TASK INSTRUCTIONS
Among the records below, which lines contain the string "Sound"? Report them.
Start of RECORDS PROVIDED
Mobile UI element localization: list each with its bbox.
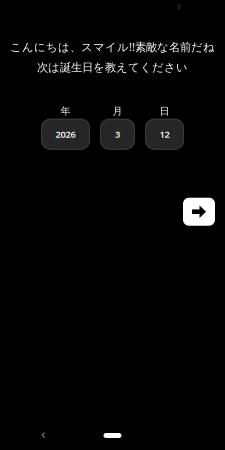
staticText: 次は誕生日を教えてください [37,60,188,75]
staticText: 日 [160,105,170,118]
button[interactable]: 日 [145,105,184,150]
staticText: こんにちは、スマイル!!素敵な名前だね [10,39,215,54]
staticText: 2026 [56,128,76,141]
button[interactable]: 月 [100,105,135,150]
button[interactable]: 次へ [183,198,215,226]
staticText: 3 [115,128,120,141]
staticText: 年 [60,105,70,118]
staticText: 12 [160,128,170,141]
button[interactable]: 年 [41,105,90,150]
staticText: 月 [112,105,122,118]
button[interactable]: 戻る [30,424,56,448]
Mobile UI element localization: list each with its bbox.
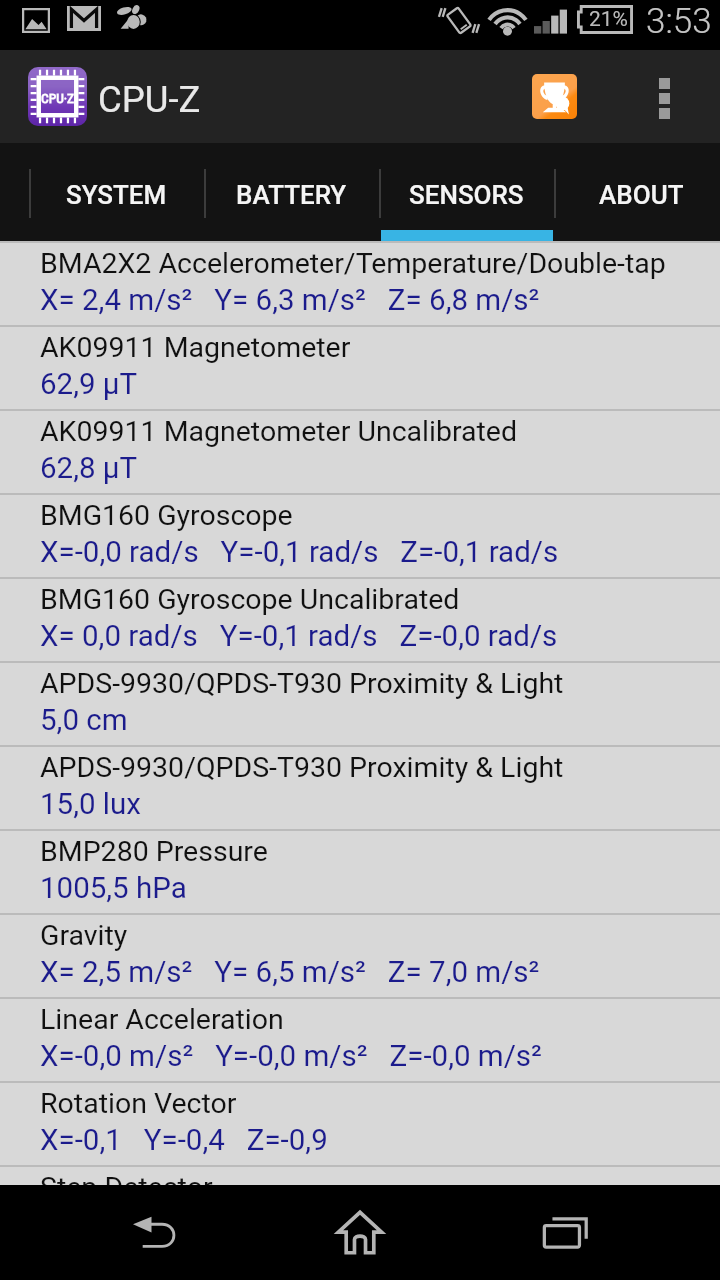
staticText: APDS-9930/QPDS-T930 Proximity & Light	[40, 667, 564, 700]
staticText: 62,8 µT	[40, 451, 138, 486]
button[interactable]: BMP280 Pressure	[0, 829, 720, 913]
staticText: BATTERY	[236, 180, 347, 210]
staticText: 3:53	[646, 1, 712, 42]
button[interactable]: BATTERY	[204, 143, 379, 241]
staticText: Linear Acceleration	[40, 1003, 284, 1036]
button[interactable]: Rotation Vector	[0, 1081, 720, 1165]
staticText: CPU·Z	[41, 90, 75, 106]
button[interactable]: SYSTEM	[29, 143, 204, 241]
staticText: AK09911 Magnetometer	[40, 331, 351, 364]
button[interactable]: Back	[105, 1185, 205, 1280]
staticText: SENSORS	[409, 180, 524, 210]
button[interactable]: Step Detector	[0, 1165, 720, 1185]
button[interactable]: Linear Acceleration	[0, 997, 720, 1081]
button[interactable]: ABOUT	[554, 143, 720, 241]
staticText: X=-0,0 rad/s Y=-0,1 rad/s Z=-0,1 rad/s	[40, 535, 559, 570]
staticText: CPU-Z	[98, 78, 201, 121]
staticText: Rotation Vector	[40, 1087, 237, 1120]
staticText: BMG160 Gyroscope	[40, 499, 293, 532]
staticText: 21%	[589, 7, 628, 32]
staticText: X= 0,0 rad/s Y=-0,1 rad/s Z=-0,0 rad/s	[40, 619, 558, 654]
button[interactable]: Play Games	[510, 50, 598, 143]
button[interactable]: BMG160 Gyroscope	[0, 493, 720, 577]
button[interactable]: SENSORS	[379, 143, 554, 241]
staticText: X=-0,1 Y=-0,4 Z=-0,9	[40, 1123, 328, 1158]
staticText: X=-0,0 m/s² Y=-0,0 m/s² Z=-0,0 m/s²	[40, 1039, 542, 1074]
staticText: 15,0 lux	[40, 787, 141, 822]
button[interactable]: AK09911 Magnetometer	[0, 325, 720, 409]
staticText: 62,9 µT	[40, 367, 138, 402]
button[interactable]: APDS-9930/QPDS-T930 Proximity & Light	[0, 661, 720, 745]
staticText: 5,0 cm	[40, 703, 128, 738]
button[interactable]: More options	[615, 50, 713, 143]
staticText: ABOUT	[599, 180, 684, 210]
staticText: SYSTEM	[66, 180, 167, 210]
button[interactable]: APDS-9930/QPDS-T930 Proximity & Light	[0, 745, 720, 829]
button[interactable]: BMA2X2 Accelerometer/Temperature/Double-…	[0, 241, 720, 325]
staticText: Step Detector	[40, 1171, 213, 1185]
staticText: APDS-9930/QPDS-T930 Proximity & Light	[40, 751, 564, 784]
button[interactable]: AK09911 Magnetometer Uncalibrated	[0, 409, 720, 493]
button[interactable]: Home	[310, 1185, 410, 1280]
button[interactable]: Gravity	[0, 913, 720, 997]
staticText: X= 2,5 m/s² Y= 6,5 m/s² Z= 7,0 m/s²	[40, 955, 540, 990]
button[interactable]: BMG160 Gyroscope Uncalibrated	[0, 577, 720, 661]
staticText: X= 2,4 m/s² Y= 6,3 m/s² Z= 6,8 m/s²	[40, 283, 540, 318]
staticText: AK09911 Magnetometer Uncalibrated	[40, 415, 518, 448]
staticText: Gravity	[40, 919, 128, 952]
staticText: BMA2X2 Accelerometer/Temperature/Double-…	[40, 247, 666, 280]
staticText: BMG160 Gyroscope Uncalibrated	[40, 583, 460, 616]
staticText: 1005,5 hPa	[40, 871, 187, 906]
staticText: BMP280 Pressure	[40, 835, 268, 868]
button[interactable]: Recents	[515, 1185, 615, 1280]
End of RECORDS PROVIDED
Start of RECORDS PROVIDED
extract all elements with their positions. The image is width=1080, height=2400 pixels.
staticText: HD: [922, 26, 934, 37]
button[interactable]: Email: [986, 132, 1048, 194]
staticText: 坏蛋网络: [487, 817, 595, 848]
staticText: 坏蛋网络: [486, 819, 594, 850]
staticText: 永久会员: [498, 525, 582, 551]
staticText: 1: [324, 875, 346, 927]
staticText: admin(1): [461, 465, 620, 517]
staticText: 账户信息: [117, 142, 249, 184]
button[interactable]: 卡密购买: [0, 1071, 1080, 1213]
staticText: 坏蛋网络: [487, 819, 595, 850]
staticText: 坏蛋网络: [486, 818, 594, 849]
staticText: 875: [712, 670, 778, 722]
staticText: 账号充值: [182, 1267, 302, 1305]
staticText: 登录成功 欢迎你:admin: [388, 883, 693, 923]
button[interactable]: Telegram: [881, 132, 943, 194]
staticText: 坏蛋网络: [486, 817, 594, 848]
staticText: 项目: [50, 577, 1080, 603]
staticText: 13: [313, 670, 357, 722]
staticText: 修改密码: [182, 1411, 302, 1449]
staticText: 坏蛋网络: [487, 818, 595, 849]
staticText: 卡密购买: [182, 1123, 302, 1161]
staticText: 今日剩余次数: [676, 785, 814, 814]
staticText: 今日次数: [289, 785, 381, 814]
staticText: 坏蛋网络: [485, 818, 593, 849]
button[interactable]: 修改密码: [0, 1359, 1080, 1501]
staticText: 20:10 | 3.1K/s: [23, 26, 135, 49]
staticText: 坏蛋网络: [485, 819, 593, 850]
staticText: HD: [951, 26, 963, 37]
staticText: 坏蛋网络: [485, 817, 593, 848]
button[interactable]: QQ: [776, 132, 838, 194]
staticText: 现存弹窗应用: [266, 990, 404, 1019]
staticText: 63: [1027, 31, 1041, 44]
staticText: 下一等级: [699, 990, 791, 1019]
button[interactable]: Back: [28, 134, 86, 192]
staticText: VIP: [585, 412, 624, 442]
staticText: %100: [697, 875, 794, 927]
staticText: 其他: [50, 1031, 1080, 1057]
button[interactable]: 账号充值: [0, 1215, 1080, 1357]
End of RECORDS PROVIDED
Start of RECORDS PROVIDED
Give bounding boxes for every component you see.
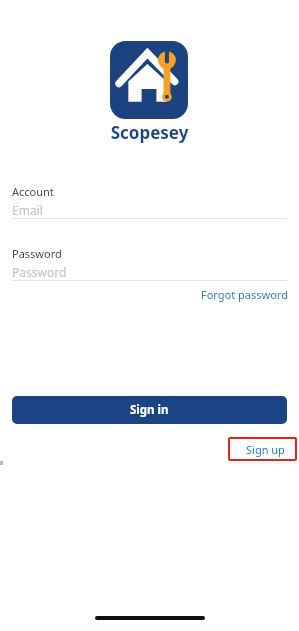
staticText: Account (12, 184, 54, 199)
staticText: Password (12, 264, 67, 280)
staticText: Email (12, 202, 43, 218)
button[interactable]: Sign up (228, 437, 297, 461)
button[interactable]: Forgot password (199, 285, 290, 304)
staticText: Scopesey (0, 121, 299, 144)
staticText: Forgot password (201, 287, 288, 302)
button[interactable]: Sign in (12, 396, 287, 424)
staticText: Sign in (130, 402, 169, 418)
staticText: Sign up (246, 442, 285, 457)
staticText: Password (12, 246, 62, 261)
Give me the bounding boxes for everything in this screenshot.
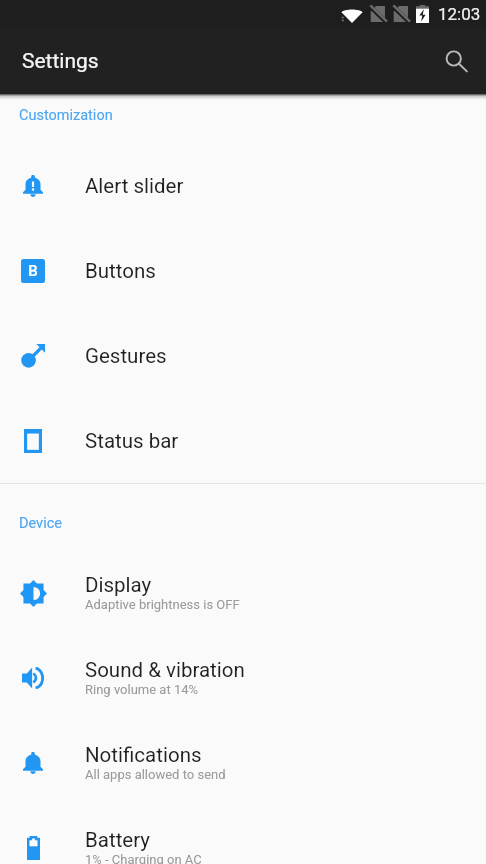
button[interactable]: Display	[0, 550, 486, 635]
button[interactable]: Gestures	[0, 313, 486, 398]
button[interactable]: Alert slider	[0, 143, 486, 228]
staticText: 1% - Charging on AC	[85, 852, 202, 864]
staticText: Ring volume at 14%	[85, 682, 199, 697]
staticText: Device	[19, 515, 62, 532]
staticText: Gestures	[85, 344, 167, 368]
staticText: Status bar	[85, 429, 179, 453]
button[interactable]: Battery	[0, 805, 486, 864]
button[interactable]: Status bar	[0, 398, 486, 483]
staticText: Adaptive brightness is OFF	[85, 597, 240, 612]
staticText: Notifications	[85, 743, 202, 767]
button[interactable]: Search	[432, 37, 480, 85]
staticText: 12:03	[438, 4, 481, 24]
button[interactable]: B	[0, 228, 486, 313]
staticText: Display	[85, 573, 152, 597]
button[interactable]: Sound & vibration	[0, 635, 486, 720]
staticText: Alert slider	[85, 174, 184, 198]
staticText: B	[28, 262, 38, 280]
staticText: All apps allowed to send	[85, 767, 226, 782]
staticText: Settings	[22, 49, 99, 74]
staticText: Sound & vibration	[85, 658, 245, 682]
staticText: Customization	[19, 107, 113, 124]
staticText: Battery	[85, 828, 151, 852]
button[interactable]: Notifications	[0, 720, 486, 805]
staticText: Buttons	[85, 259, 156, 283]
End of RECORDS PROVIDED
EXERCISE RESPONSE
button[interactable]: Sound & vibration	[0, 635, 486, 720]
staticText: Sound & vibration	[85, 658, 245, 682]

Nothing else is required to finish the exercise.